The original book (which this blog is based on), “The Pieces” is from journals, scraps of paper, various writing I have done inspired by my faith and what God has taught me. Here are a few unpublished revelations.
“The Pieces,” my story, Your words. Inspiration & truth. Let’s save the world with You!
There was a time during my chemo journey that I anticipated only three treatments. I was very disappointed to learn there would be a total of six. God reminded me that He is the great Protector and Healer, that I am never alone. (I felt very lonely during this time).
The tumor, surgery, recovery, chemotherapy, healing from incisions, chemo brain, infections, neuropathy, the list goes on, I thought I would possibly die from one of these. But here I am; still. My Savior never left, encouraging me with the words of kind people, doctors, cards & visits.
Jesus, thank you for being present. Forgive my anger and frustration The enemy is hard at work, trying to get me back. But he doesn’t know how coated in the armor of God I am, that my soul is filled with light, joy and grace. Genesis 3:1-8 I too, hid from God while the pieces of evil were coming together. It is not MY battle to win, it is Yours. You are already there. I know this lesson, but have chosen not to see. Choosing to skip church or several mornings of devotions, gives the devil an inch. Keep me close Lord, remind me what being lax does to the human spirit.
I am covered by the Armor of God:
- Belt of truth
- Helmet of salvation
- Towering shield of faith
- Mighty sword of the spirit
- The breastplate of righteousness
I feel peace in my spirit. Each day is a gift. So much came from cancer, the times I felt lonely, Jesus drew closer.
“No Religion” is the third largest religious group following Christians and Muslims.
The “unaffiliated category” covers all those who profess no religion, from atheists and agnostics to people with spiritual beliefs but no link to any established faith.
Hypocrisy is keeping a lot of people away from the Christian church for a myriad of reasons. I am in no way an expert and due to chemotherapy I have a terrible memory, having memorized scripture as a child, I cannot bring one to memory. I’m not the person to have a conversation with regarding the history of Christianity, which IS one of the reasons many turn away.
But hypocrisy seems to be a big player in these decisions to not follow a particular faith.
Believing one thing, acting like or saying something different. Or vice versa.
Part of my spiritual journey was learning whether or not I could stand on the foundation of my faith. Did I believe what I felt and said I believed? It turns out I do, and I do.
Having been through ovarian cancer, a gigantic tumor removed and chemotherapy received; I feel I have been healed by faith. I love this little sentence so much, I’m having it tattooed on my wrist.

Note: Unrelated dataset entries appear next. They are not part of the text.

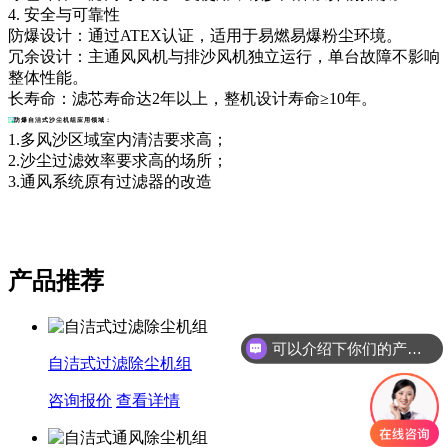
4. 安全与可靠性
防爆设计：通过ATEX认证，适用于易燃易爆粉尘环境。
冗余设计：主通风风机与排沙风机独立运行，单台故障不影响
整体性能。
长寿命：滤芯寿命达2年以上，整机设计寿命≥10年。
防爆自洁式沙尘机组
应用领域：
1.多风沙区域室内清洁要求高；
2.沙尘过滤效率要求高的场所；
3.通风系统原有过滤器的改造
产品推荐
可以介绍下你们的产品么
自洁式过滤除尘机组
你们是怎么收费的呢
咨询报价
查看详情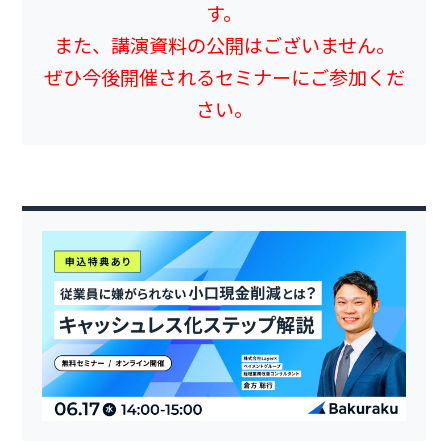
す。
また、講演資料の公開はございません。
ぜひ今後開催されるセミナーにご参加くだ
さい。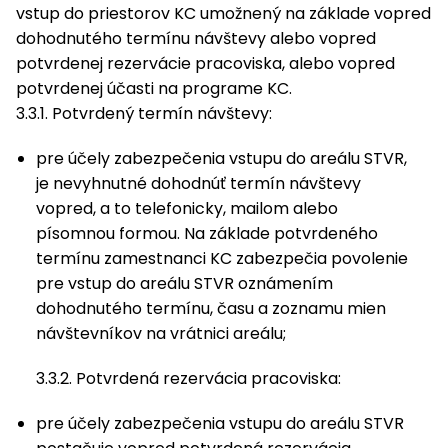
vstup do priestorov KC umožnený na základe vopred
dohodnutého termínu návštevy alebo vopred
potvrdenej rezervácie pracoviska, alebo vopred
potvrdenej účasti na programe KC.
3.3.1. Potvrdený termín návštevy:
pre účely zabezpečenia vstupu do areálu STVR,
je nevyhnutné dohodnúť termín návštevy
vopred, a to telefonicky, mailom alebo
písomnou formou. Na základe potvrdeného
termínu zamestnanci KC zabezpečia povolenie
pre vstup do areálu STVR oznámením
dohodnutého termínu, času a zoznamu mien
návštevníkov na vrátnici areálu;
3.3.2. Potvrdená rezervácia pracoviska:
pre účely zabezpečenia vstupu do areálu STVR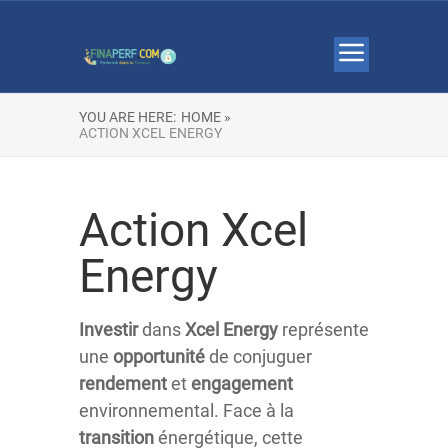
YOU ARE HERE:
HOME »
ACTION XCEL ENERGY
Action Xcel
Energy
Investir
dans
Xcel Energy
représente
une
opportunité
de conjuguer
rendement
et
engagement
environnemental. Face à la
transition
énergétique, cette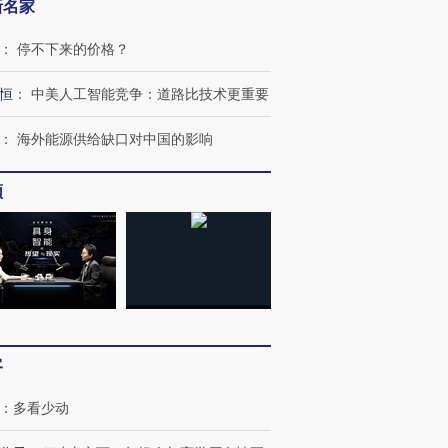
新名家
：
停不下来的价格？
恒
：
中美人工智能竞争：道路比技术更重要
：
海外能源供给缺口对中国的影响
频
客
：
多看少动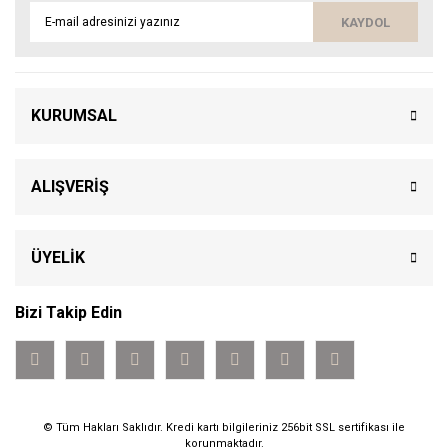
KAYDOL
KURUMSAL
ALIŞVERİŞ
ÜYELİK
Bizi Takip Edin
© Tüm Hakları Saklıdır. Kredi kartı bilgileriniz 256bit SSL sertifikası ile
korunmaktadır.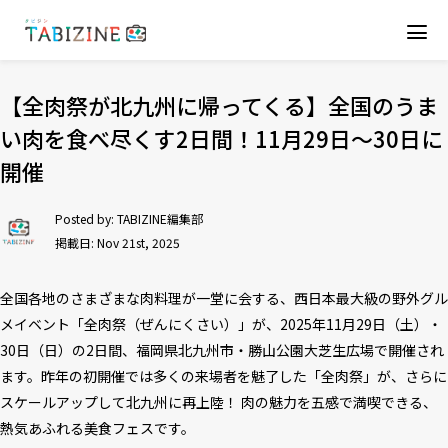
【全肉祭が北九州に帰ってくる】全国のうま
い肉を食べ尽くす2日間！11月29日～30日に
開催
Posted by:
TABIZINE編集部
掲載日: Nov 21st, 2025
全国各地のさまざまな肉料理が一堂に会する、西日本最大級の野外グル
メイベント「全肉祭（ぜんにくさい）」が、2025年11月29日（土）・
30日（日）の2日間、福岡県北九州市・勝山公園大芝生広場で開催され
ます。昨年の初開催では多くの来場者を魅了した「全肉祭」が、さらに
スケールアップして北九州に再上陸！ 肉の魅力を五感で満喫できる、
熱気あふれる美食フェスです。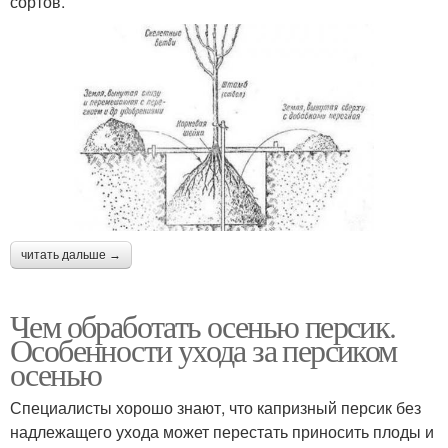
сортов.
читать дальше →
Чем обработать осенью персик.
Особенности ухода за персиком
осенью
Специалисты хорошо знают, что капризный персик без
надлежащего ухода может перестать приносить плоды и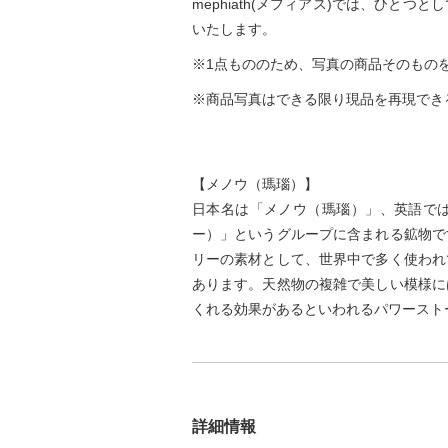
mephiath(メフィアス)では、ひ
いたします。
※1点もののため、写真の商品そのもの
※商品写真はできる限り現品を再現でき
【メノウ（瑪瑙）】
日本名は「メノウ（瑪瑙）」、英語では
ー）」というグループに含まれる鉱物で
リーの素材として、世界中で多く使われ
あります。天然物の複雑で美しい模様に
くれる効果があるといわれるパワースト
詳細情報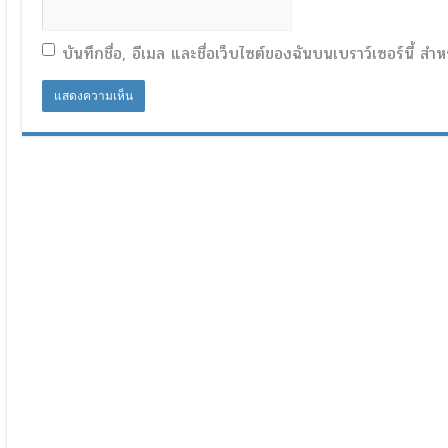
บันทึกชื่อ, อีเมล และชื่อเว็บไซต์ของฉันบนเบราว์เซอร์นี้ 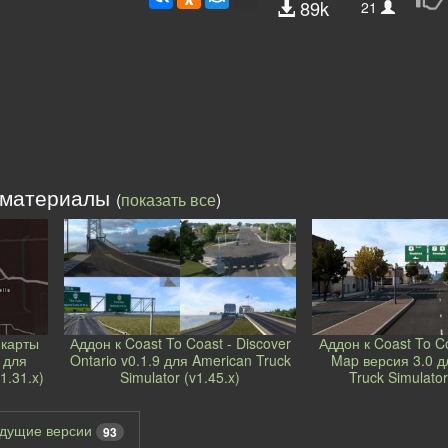
89k
21
 материалы
(
показать все
)
 карты
Аддон к Coast To Coast - Discover
Аддон к Coast To C
 для
Ontario v0.1.9 для American Truck
Map версия 3.0 д
1.31.x)
Simulator (v1.45.x)
Truck Simulator
дущие версии
93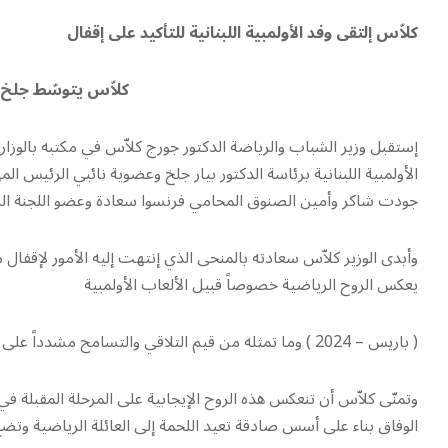
كلاّس إلتقى وفد الأولمبية اللبنانية للتأكيد على إقفال
كلاّس يتوسّط جلخ و
إستقبل وزير الشباب والرياضة الدكتور جورج كلاّس في مكتبه بالوزارة 
الأولمبية اللبنانية برئاسة الدكتور بيار جلخ وعضوية نائبي الرئيس 
جودت شاكر وأمين الصنوق المحامي فرنسوا سعادة وعضو اللجنة الس
وأبدى الوزير كلاّس سعادته بالمنحى الذي إنتهت إليه الأمور لإقفال 
يعكس الروح الرياضية خصوصاً قبيل الألعاب الأولمبية
( باريس – 2024 ) وما تمثله من قيم التلاقي والتسامح مشدداً على التعاون بين الجميع .
وتمنّى كلاّس أن تنعكس هذه الروح الإيجابية على المرحلة المقبلة في
الوفاق بناء على أسس صادقة تعيد اللحمة إلى العائلة الرياضية وتضع 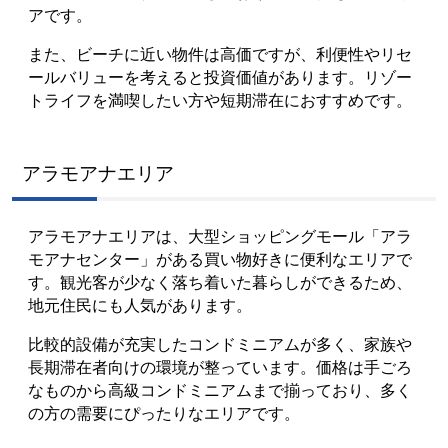
アです。
また、ビーチに近い物件は高価ですが、利便性やリセ
ールバリューを考えると投資価値があります。リゾー
トライフを満喫したい方や短期滞在におすすめです。
アラモアナエリア
アラモアナエリアは、大型ショッピングモール「アラ
モアナセンター」がある買い物好きに便利なエリアで
す。観光客が少なく落ち着いた暮らしができるため、
地元住民にも人気があります。
比較的設備が充実したコンドミニアムが多く、家族や
長期滞在者向けの環境が整っています。価格は手ごろ
なものから高級コンドミニアムまで揃っており、多く
の方の需要にぴったりなエリアです。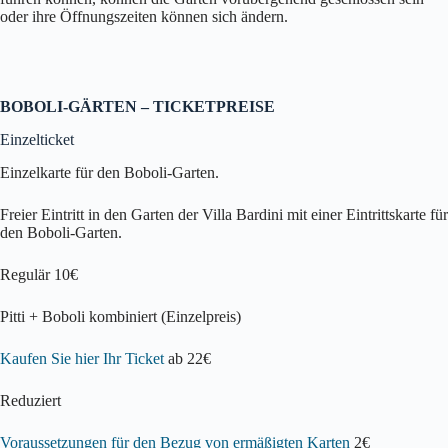
oder ihre Öffnungszeiten können sich ändern.
BOBOLI-GÄRTEN – TICKETPREISE
Einzelticket
Einzelkarte für den Boboli-Garten.
Freier Eintritt in den Garten der Villa Bardini mit einer Eintrittskarte für
den Boboli-Garten.
Regulär 10€
Pitti + Boboli kombiniert (Einzelpreis)
Kaufen Sie hier Ihr Ticket
ab 22€
Reduziert
Voraussetzungen für den Bezug von ermäßigten Karten
2€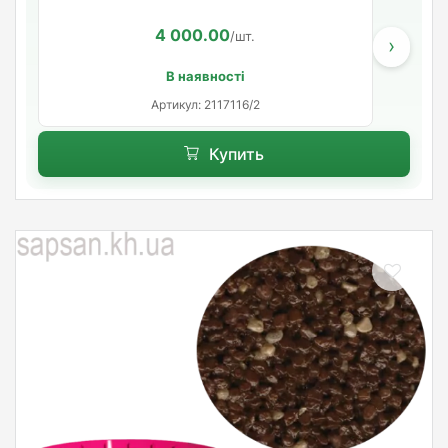
4 000.00
/шт.
›
В наявності
Артикул: 2117116/2
Купить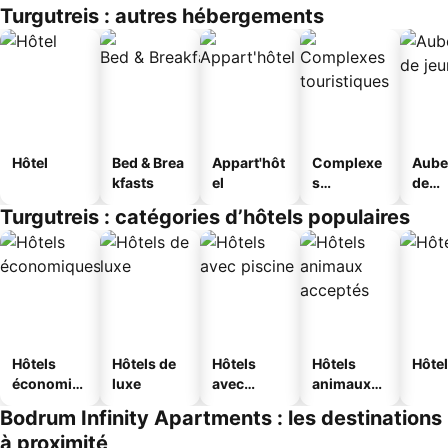
Turgutreis : autres hébergements
Hôtel
Bed & Brea
Appart'hôt
Complexe
Aube
kfasts
el
s
de
touristique
jeun
Turgutreis : catégories d’hôtels populaires
s
Hôtels
Hôtels de
Hôtels
Hôtels
Hôtel
économiq
luxe
avec
animaux
ues
piscine
acceptés
Bodrum Infinity Apartments : les destinations
à proximité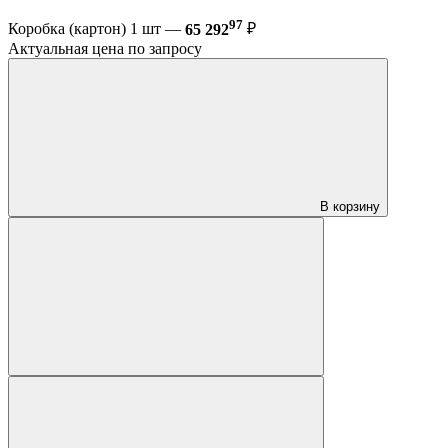
97
Коробка (картон) 1 шт —
65 292
₽
Актуальная цена по запросу
В корзину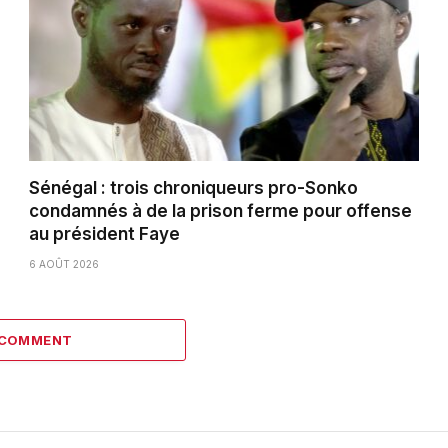
Sénégal : trois chroniqueurs pro-Sonko
condamnés à de la prison ferme pour offense
au président Faye
6 AOÛT 2026
 COMMENT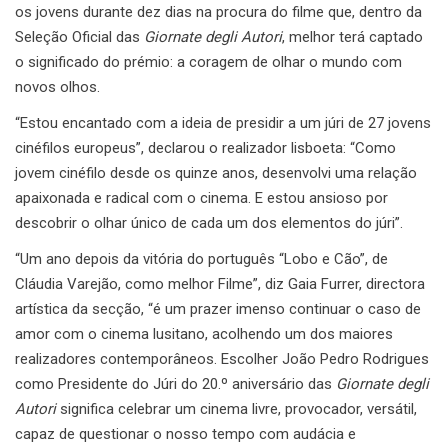
os jovens durante dez dias na procura do filme que, dentro da
Seleção Oficial das
Giornate degli Autori
, melhor terá captado
o significado do prémio: a coragem de olhar o mundo com
novos olhos.
“Estou encantado com a ideia de presidir a um júri de 27 jovens
cinéfilos europeus”, declarou o realizador lisboeta: “Como
jovem cinéfilo desde os quinze anos, desenvolvi uma relação
apaixonada e radical com o cinema. E estou ansioso por
descobrir o olhar único de cada um dos elementos do júri”.
“Um ano depois da vitória do português “Lobo e Cão”, de
Cláudia Varejão, como melhor Filme”, diz Gaia Furrer, directora
artística da secção, “é um prazer imenso continuar o caso de
amor com o cinema lusitano, acolhendo um dos maiores
realizadores contemporâneos. Escolher João Pedro Rodrigues
como Presidente do Júri do 20.º aniversário das
Giornate degli
Autori
significa celebrar um cinema livre, provocador, versátil,
capaz de questionar o nosso tempo com audácia e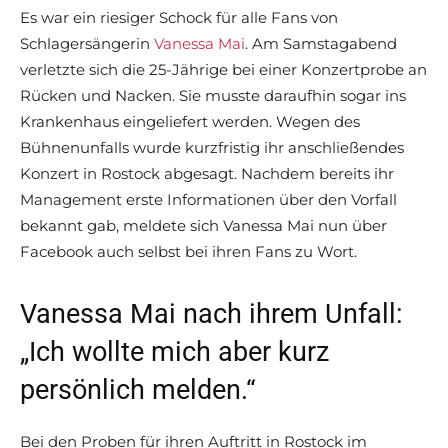
Es war ein riesiger Schock für alle Fans von
Schlagersängerin
Vanessa Mai
. Am Samstagabend
verletzte sich die 25-Jährige bei einer Konzertprobe an
Rücken und Nacken. Sie musste daraufhin sogar ins
Krankenhaus eingeliefert werden. Wegen des
Bühnenunfalls wurde kurzfristig ihr anschließendes
Konzert in Rostock abgesagt. Nachdem bereits ihr
Management erste Informationen über den Vorfall
bekannt gab, meldete sich Vanessa Mai nun über
Facebook auch selbst bei ihren Fans zu Wort.
Vanessa Mai nach ihrem Unfall:
„Ich wollte mich aber kurz
persönlich melden.“
Bei den Proben für ihren Auftritt in Rostock im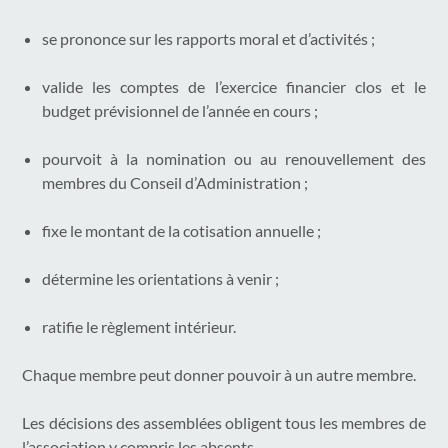
se prononce sur les rapports moral et d’activités ;
valide les comptes de l’exercice financier clos et le
budget prévisionnel de l’année en cours ;
pourvoit à la nomination ou au renouvellement des
membres du Conseil d’Administration ;
fixe le montant de la cotisation annuelle ;
détermine les orientations à venir ;
ratifie le règlement intérieur.
Chaque membre peut donner pouvoir à un autre membre.
Les décisions des assemblées obligent tous les membres de
l’association y compris les absents.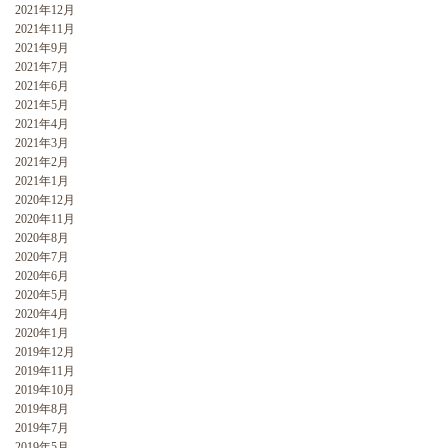
2021年12月
2021年11月
2021年9月
2021年7月
2021年6月
2021年5月
2021年4月
2021年3月
2021年2月
2021年1月
2020年12月
2020年11月
2020年8月
2020年7月
2020年6月
2020年5月
2020年4月
2020年1月
2019年12月
2019年11月
2019年10月
2019年8月
2019年7月
2019年5月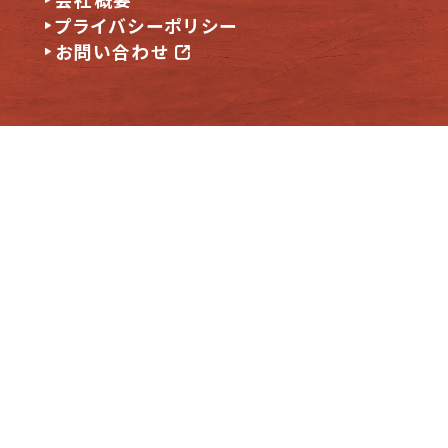
会社概要
プライバシーポリシー
お問い合わせ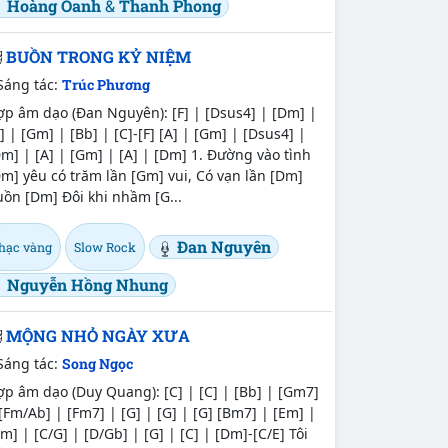
Hoàng Oanh
&
Thanh Phong
BUỒN TRONG KỶ NIỆM
Sáng tác:
Trúc Phương
p âm dạo (Đan Nguyên): [F] | [Dsus4] | [Dm] |
] | [Gm] | [Bb] | [C]-[F] [A] | [Gm] | [Dsus4] |
m] | [A] | [Gm] | [A] | [Dm] 1. Đường vào tình
m] yêu có trăm lần [Gm] vui, Có vạn lần [Dm]
ồn [Dm] Đôi khi nhầm [G...
Đan Nguyên
hạc vàng
Slow Rock
Nguyễn Hồng Nhung
MỘNG NHỎ NGÀY XƯA
Sáng tác:
Song Ngọc
p âm dạo (Duy Quang): [C] | [C] | [Bb] | [Gm7]
[Fm/Ab] | [Fm7] | [G] | [G] | [G] [Bm7] | [Em] |
m] | [C/G] | [D/Gb] | [G] | [C] | [Dm]-[C/E] Tôi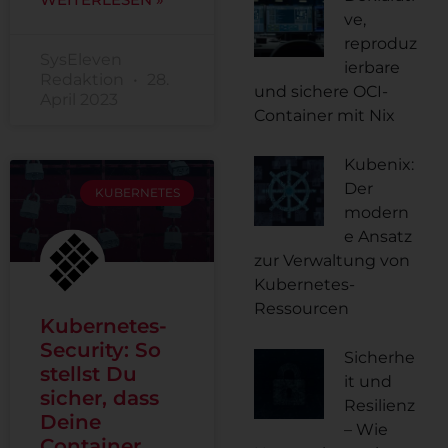
ve,
reproduz
SysEleven
ierbare
Redaktion
28.
und sichere OCI-
April 2023
Container mit Nix
Kubenix:
Der
KUBERNETES
modern
e Ansatz
zur Verwaltung von
Kubernetes-
Ressourcen
Kubernetes-
Security: So
Sicherhe
stellst Du
it und
sicher, dass
Resilienz
Deine
– Wie
Container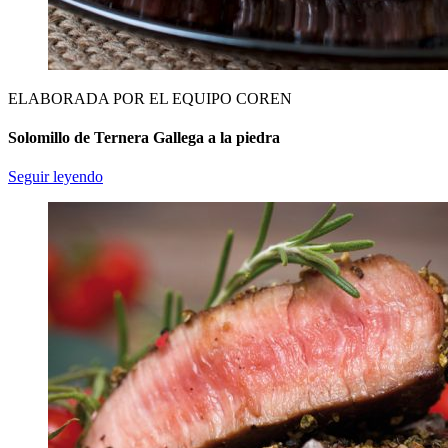
ELABORADA POR EL EQUIPO COREN
Solomillo de Ternera Gallega a la piedra
Seguir leyendo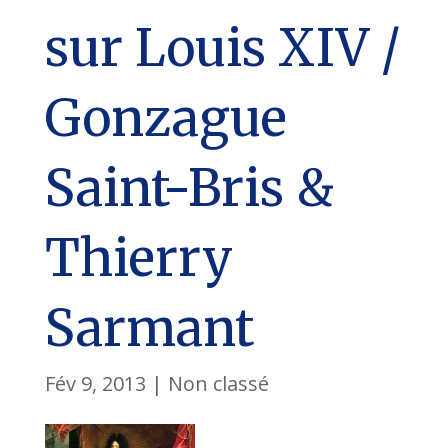
sur Louis XIV /
Gonzague
Saint-Bris &
Thierry
Sarmant
Fév 9, 2013
|
Non classé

Granted, there are a lot of reasons for not being involved in a church; but my advice to you — is keep going, trying new faiths, churches, go with a friend, etc. I was baptized and confirmed a Lutheran. I’m now an Episcopalian with ties to the Catholic church and socialization with my UU’er friends (Unitarian Universalist).
For me, I need to be spiritually fed, believe in my spiritual leaders and advisers, feel I could bring ANY friend of mine to the church and learn more about the magnificence of God!
I’ve learned over the past 4.5 months, that what God needs from us, when we are down and out, is to draw closer to Him, than our friends. He wants ALL of us, He wants our focus on Him, so we can learn how beneficial it is, to know our Savior. To trust that He has our back, that we can lean on him during the incredibly tough times.
I’ve been dealing with ovarian cancer since late August. I’ve had body parts removed, including a big tumor, I’ve experienced chemotherapy; and it’s AWFUL. I’m starting to have more good than bad days, but through it all; even a few pity parties, I’ve been in very close contact with Jesus, I’ve never looked forward, only today, believing that He is with me every step of the way, through every decision that was made, to every time I curled up in a ball and wanted to die from pain. It was then, He was with me the most, I literally felt the spirit of God, wrapping me up in His love and compassion. And for that, I will always be grateful.
What has been difficult for you lately? Are you complaining to your friends or expecting them to be your “soft place to land?” They cannot ever be that, because your Heavenly Father is the only one with those powers.
In you, Lord my God, I put my trust.
May the God of hope fill you with all joy and peace as you trust in him, so that you may overflow with hope by the power of the Holy Spirit.